- [Action item] Each record should be written out exactly as given.

- [Excerpted records]
::::::::::

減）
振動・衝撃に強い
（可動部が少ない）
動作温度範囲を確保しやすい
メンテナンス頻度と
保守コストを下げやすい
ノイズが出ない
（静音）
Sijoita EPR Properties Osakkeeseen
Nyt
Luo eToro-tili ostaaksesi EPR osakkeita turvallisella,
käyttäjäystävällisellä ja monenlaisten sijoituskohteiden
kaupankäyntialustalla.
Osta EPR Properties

::::::::::

- [Answer section]
減）
振動・衝撃に強い
（可動部が少ない）
動作温度範囲を確保しやすい
メンテナンス頻度と
保守コストを下げやすい
ノイズが出ない
（静音）
Sijoita EPR Properties Osakkeeseen
Nyt
Luo eToro-tili ostaaksesi EPR osakkeita turvallisella,
käyttäjäystävällisellä ja monenlaisten sijoituskohteiden
kaupankäyntialustalla.
Osta EPR Properties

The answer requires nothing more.